“It should be generally known that Austria does not have an external EU border and is therefore not the first safe country that these people (migrants) set foot in,” Johanna Mikl-Leitner told the Austria Press Agency (APA).
“If everybody stuck to the content of the letter (from migration commissioner Dimitris Avramopoulos), then Austria would not have a problem with it. But the letter was clearly sent to the wrong address,” Mikl-Leitner said.
Instead, the complaints should be sent to safe countries that the migrants pass through on their way to Austria, she said, in a reference in particular to Greece, the main entry point in the European Union for migrants.
In 2015, over one million people reached Europe's shores — nearly half of them Syrians fleeing the civil war — causing the bloc a major political headache.
Austria last year took in 90,000 asylum seekers, making it one of the highest recipients in the EU on a per-capita basis, while almost 10 times that number passed through, mostly to Germany and Sweden.
Faced with a resurgent far-right opposition topping opinion polls, Austria's centrist government this week imposed the new cap and said only 3,200 migrants could pass through per day.
Border controls are being tightened and the government wants only 37,500 asylum claims this year.
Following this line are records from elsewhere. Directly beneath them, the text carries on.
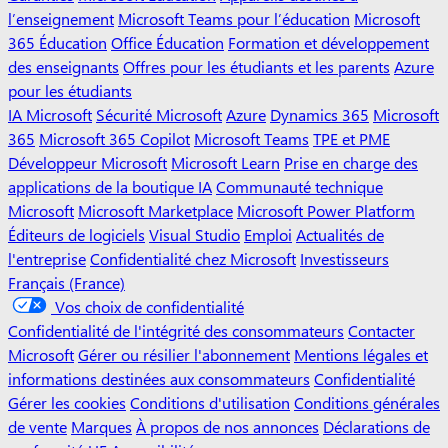
l’enseignement
Microsoft Teams pour l’éducation
Microsoft
365 Éducation
Office Éducation
Formation et développement
des enseignants
Offres pour les étudiants et les parents
Azure
pour les étudiants
IA Microsoft
Sécurité Microsoft
Azure
Dynamics 365
Microsoft
365
Microsoft 365 Copilot
Microsoft Teams
TPE et PME
Développeur Microsoft
Microsoft Learn
Prise en charge des
applications de la boutique IA
Communauté technique
Microsoft
Microsoft Marketplace
Microsoft Power Platform
Éditeurs de logiciels
Visual Studio
Emploi
Actualités de
l'entreprise
Confidentialité chez Microsoft
Investisseurs
Français (France)
Vos choix de confidentialité
Confidentialité de l'intégrité des consommateurs
Contacter
Microsoft
Gérer ou résilier l'abonnement
Mentions légales et
informations destinées aux consommateurs
Confidentialité
Gérer les cookies
Conditions d'utilisation
Conditions générales
de vente
Marques
À propos de nos annonces
Déclarations de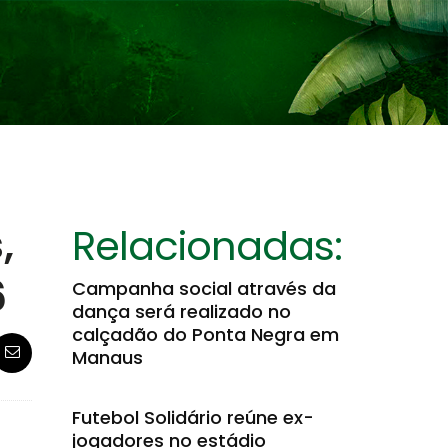
,
Relacionadas:
6
Campanha social através da
dança será realizado no
calçadão do Ponta Negra em
Manaus
Futebol Solidário reúne ex-
jogadores no estádio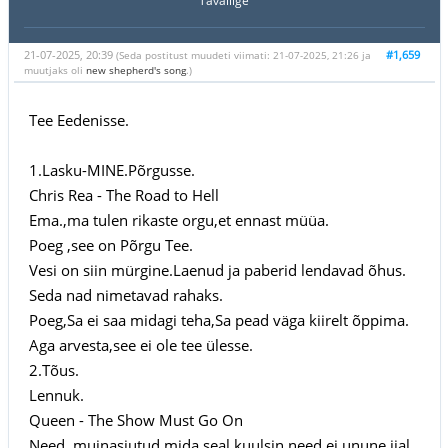
Tavaliige
21-07-2025, 20:39
#1,659
(Seda postitust muudeti viimati: 21-07-2025, 21:26 ja
muutjaks oli
new shepherd's song
.)
Tee Eedenisse.
1.Lasku-MINE.Põrgusse.
Chris Rea - The Road to Hell
Ema.,ma tulen rikaste orgu,et ennast müüa.
Poeg ,see on Põrgu Tee.
Vesi on siin mürgine.Laenud ja paberid lendavad õhus.
Seda nad nimetavad rahaks.
Poeg,Sa ei saa midagi teha,Sa pead väga kiirelt õppima.
Aga arvesta,see ei ole tee ülesse.
2.Tõus.
Lennuk.
Queen - The Show Must Go On
Need muinasjutud,mida seal kuulsin,need ei unune iial.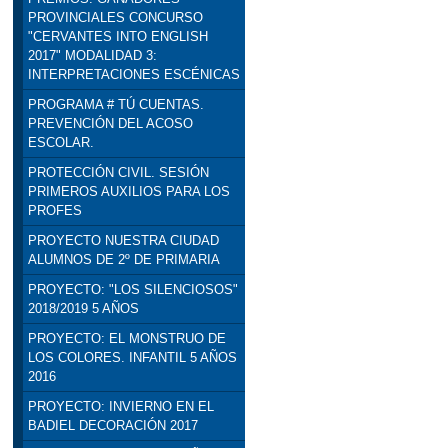
PROVINCIALES CONCURSO
"CERVANTES INTO ENGLISH
2017" MODALIDAD 3:
INTERPRETACIONES ESCÉNICAS
PROGRAMA # TÚ CUENTAS.
PREVENCIÓN DEL ACOSO
ESCOLAR.
PROTECCIÓN CIVIL. SESIÓN
PRIMEROS AUXILIOS PARA LOS
PROFES
PROYECTO NUESTRA CIUDAD
ALUMNOS DE 2º DE PRIMARIA
PROYECTO: "LOS SILENCIOSOS"
2018/2019 5 AÑOS
PROYECTO: EL MONSTRUO DE
LOS COLORES. INFANTIL 5 AÑOS
2016
PROYECTO: INVIERNO EN EL
BADIEL DECORACIÓN 2017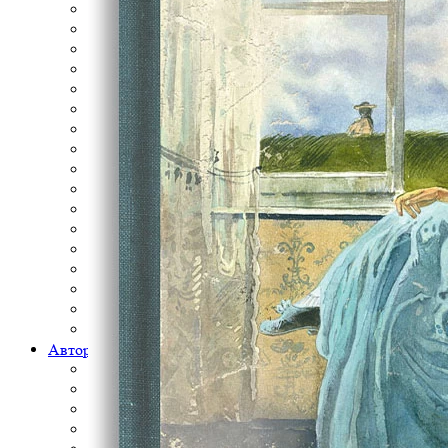
Вовка с Хвостиком
Волшебный книжный шкаф
Детектив с хвостом
Детективы Андреа Камиллери
Искусство жизни
Классики по полочкам
Книга с историей
Крылья ветра
Малая книга с историей
Непридуманные школьные истории
Новогодний хоровод
Один дома
Очень добрая книга
Палитра
Пифагоровы штаны
Смотрю. Играю. Узнаю
Спецпроекты Роза Хутор
Автор
Анджело Лонгони
Андреа Камиллери
Дмитрий Овсянников
Доброчасова Аня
On Thursday, amid widespread criticism of Austria, Avramopoulos sent a letter to Mikl-Leiter calling the cap “plainly incompatible with Austria's obligations under European and international law.”
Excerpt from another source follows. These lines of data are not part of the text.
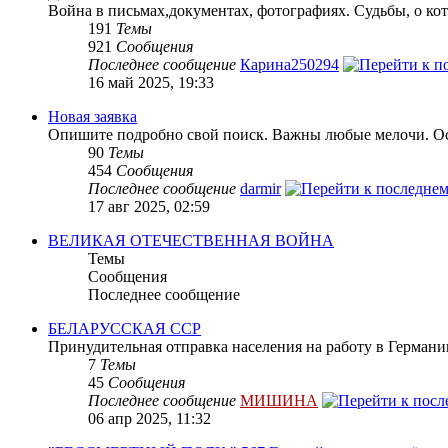
Война в письмах,документах, фотографиях. Судьбы, о кот
191
Темы
921
Сообщения
Последнее сообщение
Карина250294
16 май 2025, 19:33
Новая заявка
Опишите подробно свой поиск. Важны любые мелочи. Осн
90
Темы
454
Сообщения
Последнее сообщение
darmir
17 авг 2025, 02:59
ВЕЛИКАЯ ОТЕЧЕСТВЕННАЯ ВОЙНА
Темы
Сообщения
Последнее сообщение
БЕЛАРУССКАЯ ССР
Принудительная отправка населения на работу в Герман
7
Темы
45
Сообщения
Последнее сообщение
МИШИНА
06 апр 2025, 11:32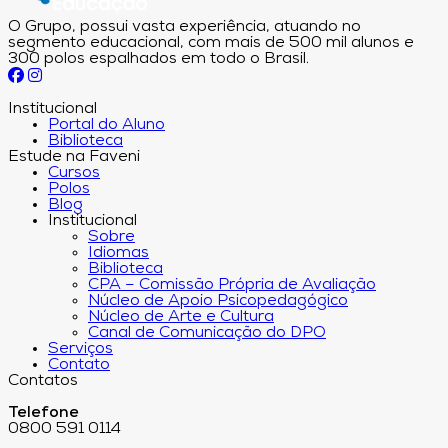
O Grupo, possui vasta experiência, atuando no
segmento educacional, com mais de 500 mil alunos e
300 polos espalhados em todo o Brasil.
Institucional
Portal do Aluno
Biblioteca
Estude na Faveni
Cursos
Polos
Blog
Institucional
Sobre
Idiomas
Biblioteca
CPA – Comissão Própria de Avaliação
Núcleo de Apoio Psicopedagógico
Núcleo de Arte e Cultura
Canal de Comunicação do DPO
Serviços
Contato
Contatos
Telefone
0800 591 0114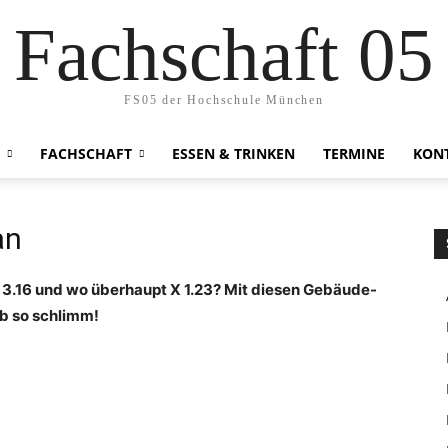
Fachschaft 05
FS05 der Hochschule München
FACHSCHAFT
ESSEN & TRINKEN
TERMINE
KON
an
 A 3.16 und wo überhaupt X 1.23? Mit diesen Gebäude-
lb so schlimm!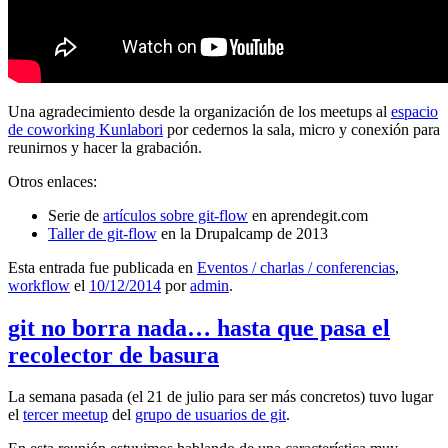
Una agradecimiento desde la organización de los meetups al
espacio
de coworking Kunlabori
por cedernos la sala, micro y conexión para
reunirnos y hacer la grabación.
Otros enlaces:
Serie de
artículos sobre git-flow
en aprendegit.com
Taller de git-flow
en la Drupalcamp de 2013
Esta entrada fue publicada en
Eventos / charlas / conferencias
,
workflow
el
10/12/2014
por
admin
.
git no borra nada… hasta que pasa el
recolector de basura
La semana pasada (el 21 de julio para ser más concretos) tuvo lugar
el
tercer meetup
del
grupo de usuarios de git
.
The measures have also raised fears that when migrant numbers spike as expected again in the coming months as spring arrives, there will be a dangerous backlog of people along the Balkans route from Greece northwards.
New asylum claims
On Friday, when the new restrictions came into effect, no single migrant entered Austria, due to bad weather.
On Saturday 396 people, many of them families and including some elderly people, entered at the main Spielfeld border crossing point with Slovenia in southern Austria, police said.
But of these only 12 applied for asylum, the others saying they wished to travel onwards to Germany and transported in army buses to migrant centres, police spokesman Wolfgang Braunsar said.
Vienna says its unilateral moves are necessary because a German-backed EU plan agreed in November for Turkey to stem the flow of migrants leaving its shores for Greece is not yet working.
The EU and Turkey are due to hold a summit on March 6 to seek to firm up their agreement, which would see migrants flown directly from Turkey and shared — in theory — around certain members of the bloc.
In return for sealing its borders, Turkey would receive several billion euros in aid and other sweeteners including reinvigorating its drive for EU membership and easing visa restrictions.